▸ THE PROBLEM: Include no pictures. Output exactly the lines from the one that contains "CON HITS Y LISTA CORTA" through the final line of the entries.

▸ EXCERPTED RECORDS:
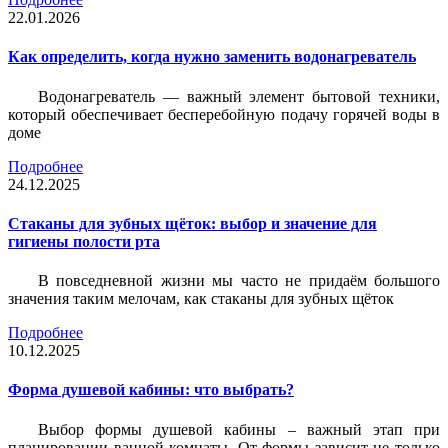
22.01.2026
Как определить, когда нужно заменить водонагреватель
Водонагреватель — важный элемент бытовой техники,
который обеспечивает бесперебойную подачу горячей воды в
доме
Подробнее
24.12.2025
Стаканы для зубных щёток: выбор и значение для
гигиены полости рта
В повседневной жизни мы часто не придаём большого
значения таким мелочам, как стаканы для зубных щёток
Подробнее
10.12.2025
Форма душевой кабины: что выбрать?
Выбор формы душевой кабины – важный этап при
планировании ванной комнаты. От формы зависит не только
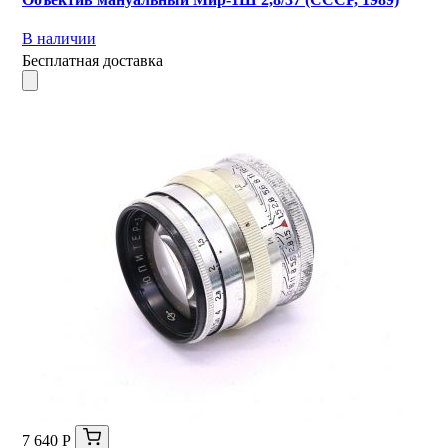
В наличии
Бесплатная доставка
7 640 Р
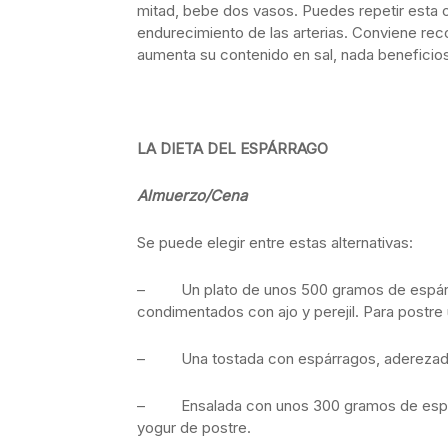
mitad, bebe dos vasos. Puedes repetir esta o
endurecimiento de las arterias. Conviene re
aumenta su contenido en sal, nada beneficios
LA DIETA DEL ESPÁRRAGO
Almuerzo/Cena
Se puede elegir entre estas alternativas:
– Un plato de unos 500 gramos de espárrag
condimentados con ajo y perejil. Para postr
– Una tostada con espárragos, aderezada co
– Ensalada con unos 300 gramos de espárrag
yogur de postre.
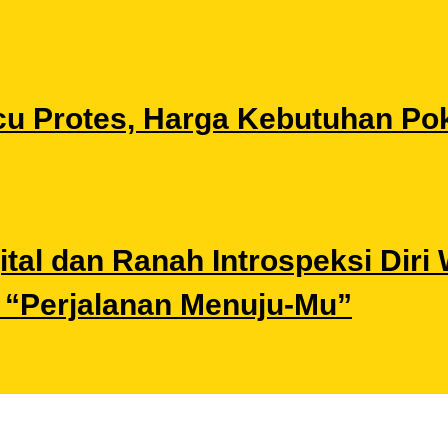
u Protes, Harga Kebutuhan Pok
gital dan Ranah Introspeksi Di
i “Perjalanan Menuju-Mu”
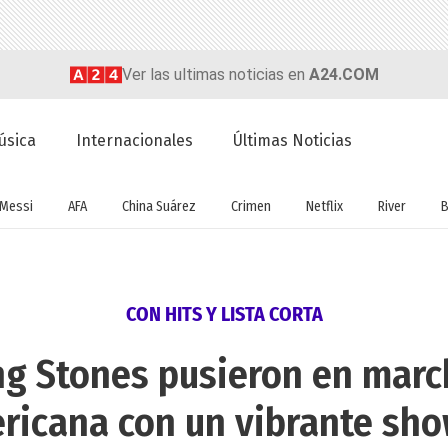
Ver las ultimas noticias en
A24.COM
úsica
Internacionales
Últimas Noticias
Messi
AFA
China Suárez
Crimen
Netflix
River
B
CON HITS Y LISTA CORTA
ng Stones pusieron en marc
ricana con un vibrante sho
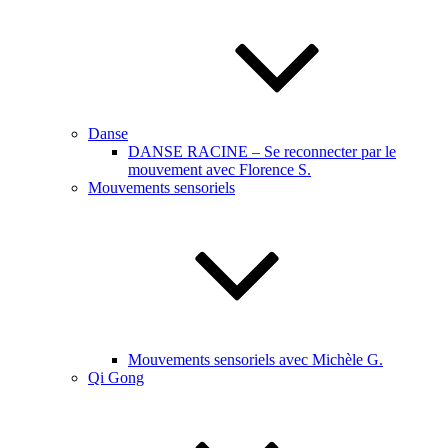
Danse
DANSE RACINE – Se reconnecter par le
mouvement avec Florence S.
Mouvements sensoriels
Mouvements sensoriels avec Michèle G.
Qi Gong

▸ REPLY TO THE EXERCISE:
CON HITS Y LISTA CORTA
ng Stones pusieron en marc
ricana con un vibrante sho
Danse
DANSE RACINE – Se reconnecter par le
mouvement avec Florence S.
Mouvements sensoriels
Mouvements sensoriels avec Michèle G.
Qi Gong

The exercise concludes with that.